- Interactive map of Marshall Park
- Coordinates: 45°27′15″N 122°41′44″W﻿ / ﻿45.45405°N 122.69542°W
- Country: United States
- State: Oregon
- City: Portland

Government
- • Association: Marshall Park Neighborhood Association
- • Coalition: District 4 Coalition

Area
- • Total: 0.61 sq mi (1.58 km^{2})

Population (2000)
- • Total: 1,427
- • Density: 2,340/sq mi (903/km^{2})

Housing
- • No. of households: 557
- • Occupancy rate: 97% occupied
- • Owner-occupied: 499 households (90%)
- • Renting: 58 households (10%)
- • Avg. household size: 2.56 persons

= Marshall Park, Portland, Oregon =

Marshall Park is a neighborhood in the Southwest section of Portland, Oregon.
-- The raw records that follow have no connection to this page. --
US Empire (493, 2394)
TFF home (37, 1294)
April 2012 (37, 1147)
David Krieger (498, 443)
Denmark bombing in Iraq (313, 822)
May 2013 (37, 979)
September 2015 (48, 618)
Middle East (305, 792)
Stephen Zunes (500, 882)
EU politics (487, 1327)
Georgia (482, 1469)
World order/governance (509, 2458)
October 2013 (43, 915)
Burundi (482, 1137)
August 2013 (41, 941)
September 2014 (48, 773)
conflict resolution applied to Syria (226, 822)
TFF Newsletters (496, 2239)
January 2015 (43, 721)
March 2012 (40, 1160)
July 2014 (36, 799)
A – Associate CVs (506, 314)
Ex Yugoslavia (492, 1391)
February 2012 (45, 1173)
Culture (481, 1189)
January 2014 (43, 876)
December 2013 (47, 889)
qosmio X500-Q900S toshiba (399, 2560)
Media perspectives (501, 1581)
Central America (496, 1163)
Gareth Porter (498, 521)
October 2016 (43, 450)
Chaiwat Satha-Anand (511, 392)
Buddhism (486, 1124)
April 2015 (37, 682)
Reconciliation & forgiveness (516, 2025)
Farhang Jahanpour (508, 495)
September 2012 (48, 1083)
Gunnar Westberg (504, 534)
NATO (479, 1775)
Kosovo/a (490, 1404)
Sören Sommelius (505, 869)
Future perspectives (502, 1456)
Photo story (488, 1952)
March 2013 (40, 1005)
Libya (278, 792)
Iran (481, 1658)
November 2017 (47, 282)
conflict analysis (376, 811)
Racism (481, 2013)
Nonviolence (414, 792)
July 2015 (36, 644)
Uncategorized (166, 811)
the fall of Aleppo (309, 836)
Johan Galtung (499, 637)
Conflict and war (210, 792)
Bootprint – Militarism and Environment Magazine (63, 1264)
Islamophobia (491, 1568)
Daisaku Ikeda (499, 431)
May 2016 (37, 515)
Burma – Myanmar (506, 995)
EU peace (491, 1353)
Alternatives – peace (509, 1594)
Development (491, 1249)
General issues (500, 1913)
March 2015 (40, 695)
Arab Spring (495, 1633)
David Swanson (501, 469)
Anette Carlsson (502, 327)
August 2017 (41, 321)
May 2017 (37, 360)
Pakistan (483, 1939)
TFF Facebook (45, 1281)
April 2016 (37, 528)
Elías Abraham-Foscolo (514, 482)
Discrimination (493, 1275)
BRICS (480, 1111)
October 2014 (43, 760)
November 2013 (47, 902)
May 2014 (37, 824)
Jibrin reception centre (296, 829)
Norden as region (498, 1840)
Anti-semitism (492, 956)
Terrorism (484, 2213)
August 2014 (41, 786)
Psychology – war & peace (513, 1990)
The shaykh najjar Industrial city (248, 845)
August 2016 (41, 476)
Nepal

It gets its name from the adjacent Marshall Park donated to the City of Portland by Frederick C. and Addie Mae Marshall in 1948. It borders Markham to the west and north, South Burlingame to the north, Collins View to the east, and Arnold Creek to the south.

Parks in the neighborhood include Jensen Natural Area (1996), Foley-Balmer Natural Area (1996) and Marshall Park (1948).